A liquid apogee engine (LAE), or apogee engine, refers to a type of chemical rocket engine typically used as the main engine in a spacecraft.

The name apogee engine derives from the type of manoeuvre for which the engine is typically used, i.e. an in-space delta-v change made at the apogee of an elliptical orbit in order to circularise it. For geostationary satellites, this type of orbital manoeuvre is performed to transition from a geostationary transfer orbit and place the satellite on station in a circular geostationary orbit.
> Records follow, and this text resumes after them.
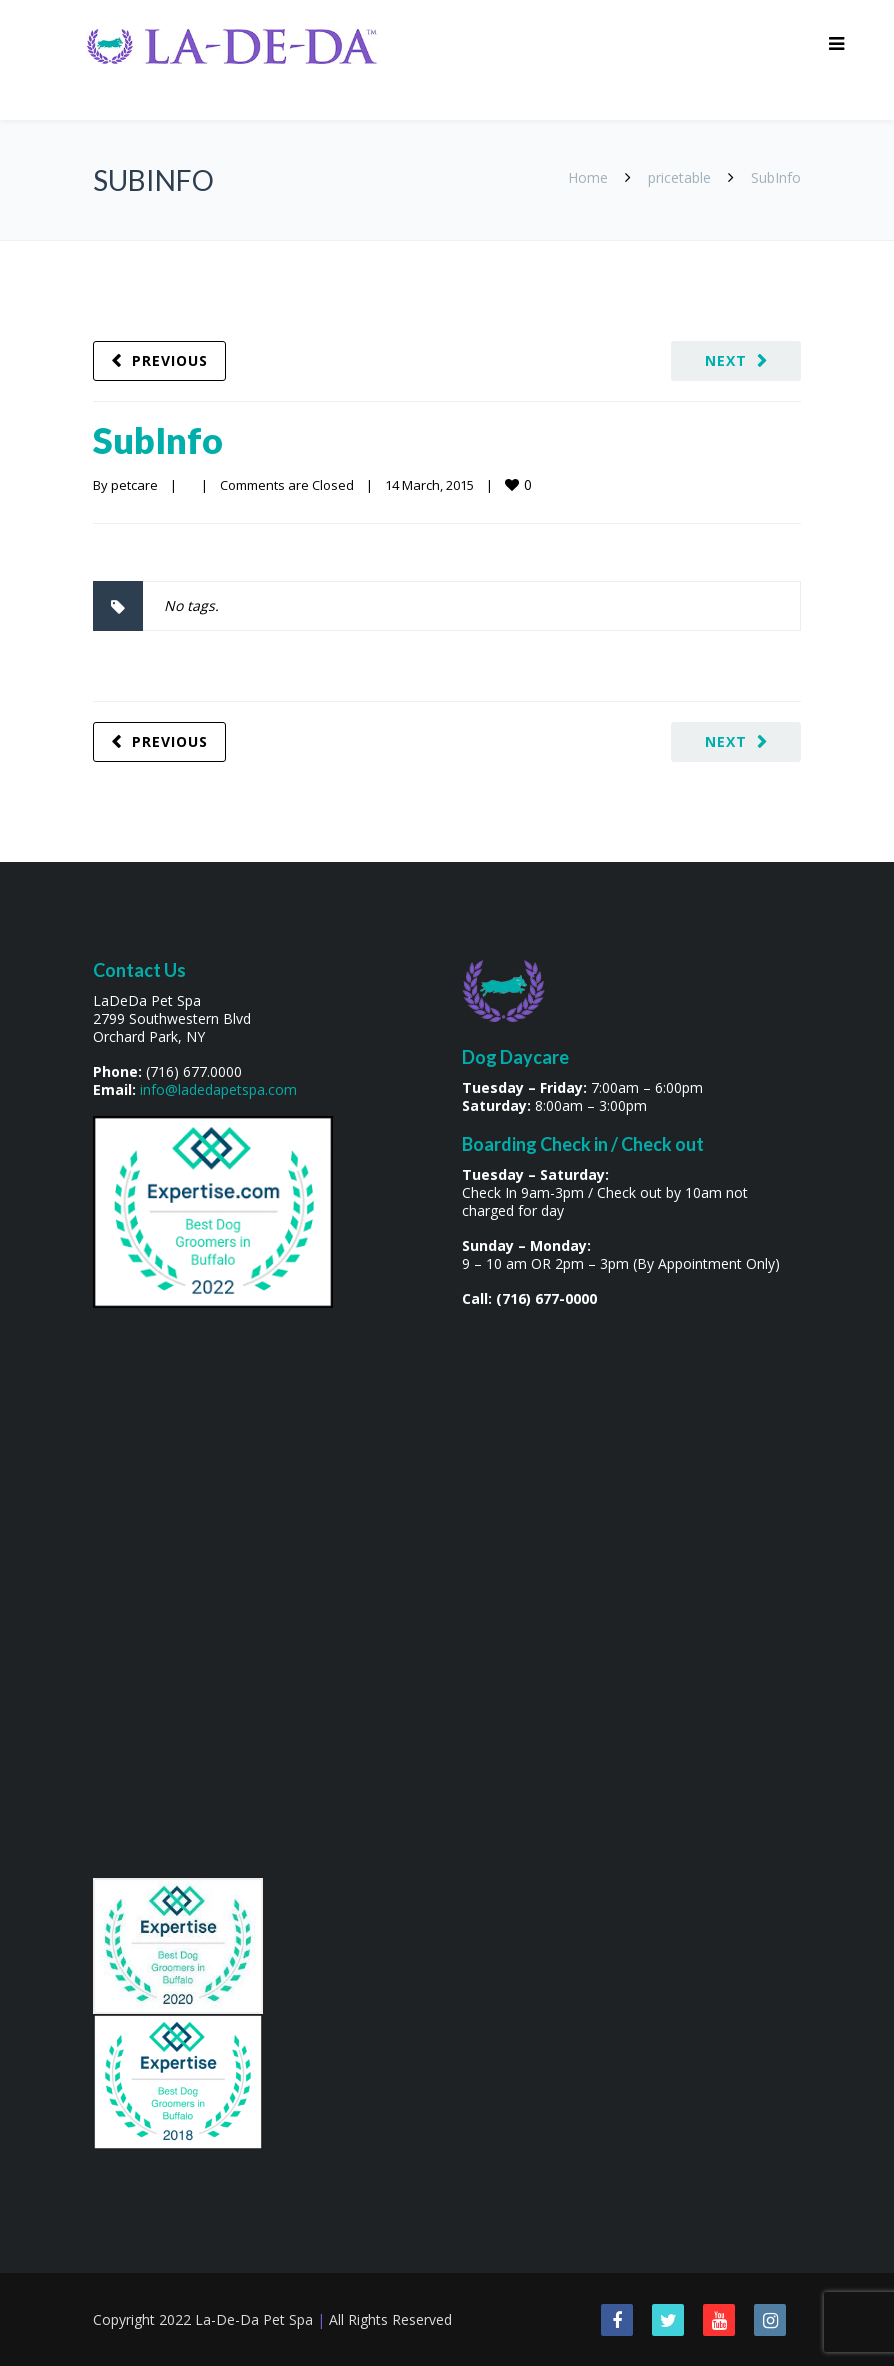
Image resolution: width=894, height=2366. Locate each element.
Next (726, 360)
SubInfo (158, 440)
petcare (134, 485)
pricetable (679, 177)
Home (588, 177)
Despite the name, an apogee engine can be used for a range of other manoeuvres, such as end-of-life deorbit, Earth orbit escape, planetary orbit insertion and planetary descent/ascent.
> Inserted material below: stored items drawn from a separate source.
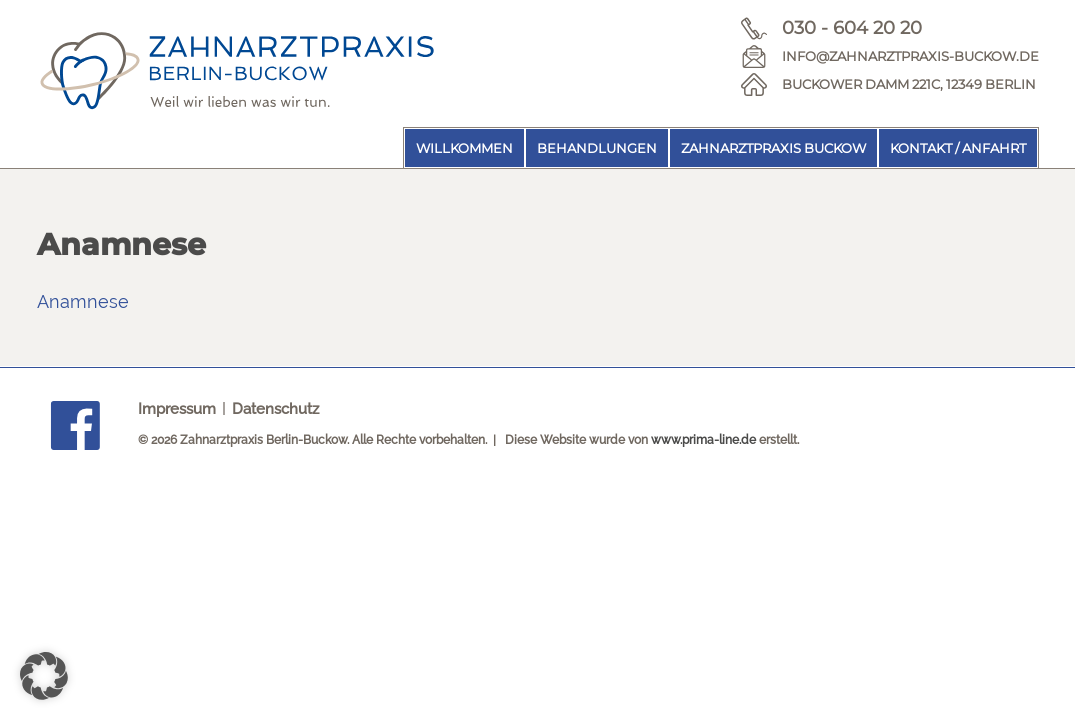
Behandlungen (597, 148)
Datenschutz (275, 409)
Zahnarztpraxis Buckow (773, 148)
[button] (44, 676)
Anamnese (83, 301)
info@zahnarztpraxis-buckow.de (910, 56)
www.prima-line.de (703, 440)
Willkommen (464, 148)
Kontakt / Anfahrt (958, 148)
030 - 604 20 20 (852, 28)
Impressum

In some parts of the space industry an LAE is also referred to as a liquid apogee motor (LAM), a liquid apogee thruster (LAT) and, depending on the propellant, a dual-mode liquid apogee thruster (DMLAT). Despite the ambiguity with respect to the use of engine and motor in these names, all use liquid propellant. An apogee kick motor (AKM) or apogee boost motor (ABM) such as the Waxwing, however, uses solid propellant. These solid-propellant versions are not used on new-generation satellites.

==History==

The apogee engine traces its origin to the early 1960s, when companies such as Aerojet, Rocketdyne, Reaction Motors, Bell Aerosystems, TRW Inc. and The Marquardt Company were all participants in developing engines for various satellites and spacecraft.
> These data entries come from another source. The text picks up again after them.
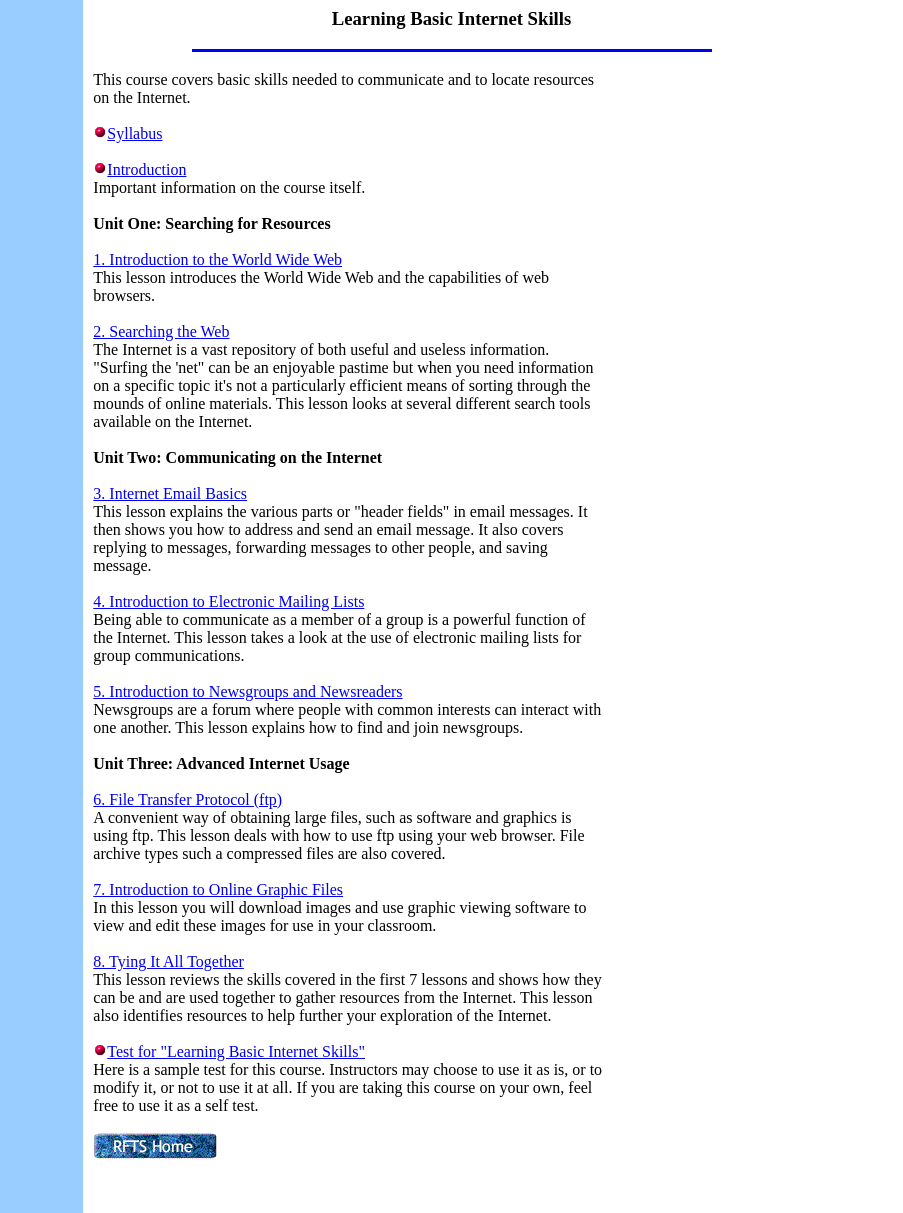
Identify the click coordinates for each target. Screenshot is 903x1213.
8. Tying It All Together (168, 961)
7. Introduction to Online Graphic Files (218, 889)
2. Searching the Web (161, 331)
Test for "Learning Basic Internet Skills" (236, 1051)
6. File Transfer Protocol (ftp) (187, 799)
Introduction (146, 169)
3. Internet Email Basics (170, 493)
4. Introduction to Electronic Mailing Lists (228, 601)
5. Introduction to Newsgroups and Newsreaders (247, 691)
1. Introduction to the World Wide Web (217, 259)
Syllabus (134, 133)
Derivatives of these original engines are still used today and are continually being evolved and adapted for new applications.

== Layout ==

A typical liquid apogee engine scheme could be defined as an engine with:
- pressure-regulated hypergolic liquid bipropellant feed,
- thermally isolated solenoid or torque motor valves,
- injector assembly containing (though dependent on the injector) central oxidant gallery and outer fuel gallery,
- radiative and film-cooled combustion chamber,
- characteristic velocity limited by thermal capability of combustion chamber material,
- Thrust coefficient limited by supersonic area ratio of the expansion nozzle.

To protect the spacecraft from the radiant heat of the combustion chamber, these engines are generally installed together with a heat shield.

== Propellant ==

Apogee engines typically use one fuel and one oxidizer. This propellant is usually, but not restricted to, a hypergolic combination such as:
- N_{2}H_{4} (hydrazine)/N_{2}O_{4} (nitrogen tetroxide),
- MMH/N_{2}O_{4},
- UDMH/N_{2}O_{4}.

Hypergolic propellant combinations ignite upon contact within the engine combustion chamber and offer very high ignition reliability, as well as the ability for reignition.

In many instances mixed oxides of nitrogen (MON), such as MON-3 (nitrogen tetroxide with 3 wt% nitric oxide), is used as a substitute for pure nitrogen tetroxide.

The use of hydrazine is under threat in Europe due to REACH regulations. In 2011 the REACH framework legislation added hydrazine to its candidate list of substances of very high concern. This step increases the risk that the use of hydrazine will be prohibited or restricted in the near- to mid-term.

Exemptions are being sought to allow hydrazine to be used for space applications, however to mitigate this risk, companies are investigating alternative propellants and engine designs. A change over to these alternative propellants is not straightforward, and issues such as performance, reliability and compatibility (e.g. satellite propulsion system and launch-site infrastructure) require investigation.

==Performance==

The performance of an apogee engine is usually quoted in terms of vacuum specific impulse and vacuum thrust. However, there are many other details which influence performance:
- The characteristic velocity is influenced by design details such as propellant combination, propellant feed pressure, propellant temperature, and propellant mixture ratio.
- The thrust coefficient is influenced primarily by the nozzle supersonic area ratio.

A typical 500 N-class hypergolic liquid apogee engine has a vacuum specific impulse in the region of 320 s, with the practical limit estimated to be near 335 s.

Though marketed to deliver a particular nominal thrust and nominal specific impulse at nominal propellant feed conditions, these engines actually undergo rigorous testing where performance is mapped over a range of operating conditions before being deemed flight-qualified. This means that a flight-qualified production engine can be tuned (within reason) by the manufacturer to meet particular mission requirements, such as higher thrust.

== Operation ==

Most apogee engines are operated in an on–off manner at a fixed thrust level. This is because the valves used only have two positions: open or closed.

The duration for which the engine is on, sometimes referred to as the burn duration, depends both on the manoeuvre and the capability of the engine. Engines are qualified for a certain minimal and maximal single-burn duration.

Engines are also qualified to deliver a maximal cumulative burn duration, sometimes referred to as cumulative propellant throughput. The useful life of an engine at a particular performance level is dictated by the useful life of the materials of construction, primarily those used for the combustion chamber.

==Applications==

A simplified division can be made between apogee engines used for telecommunications and exploration missions:

1. Present telecommunication spacecraft platforms tend to benefit more from high specific impulse than high thrust. The less fuel is consumed to get into orbit, the more is available for station keeping when on station. This increase in the remaining propellant can be directly translated to an increase in the service lifetime of the satellite, increasing the financial return on these missions.
2. Planetary exploration spacecraft, especially the larger ones, tend to benefit more from high thrust than high specific impulse. The quicker a high delta-v manoeuvre can be executed, the higher the efficiency of this manoeuvre, and the less propellant is required. This reduction in the propellant required can be directly translated to an increase in the bus and payload mass (at design stage), enabling better science return on these missions.

The actual engine chosen for a mission is dependent on the technical details of the mission. More practical considerations such as cost, lead time and export restrictions (e.g. ITAR) also play a part in the decision.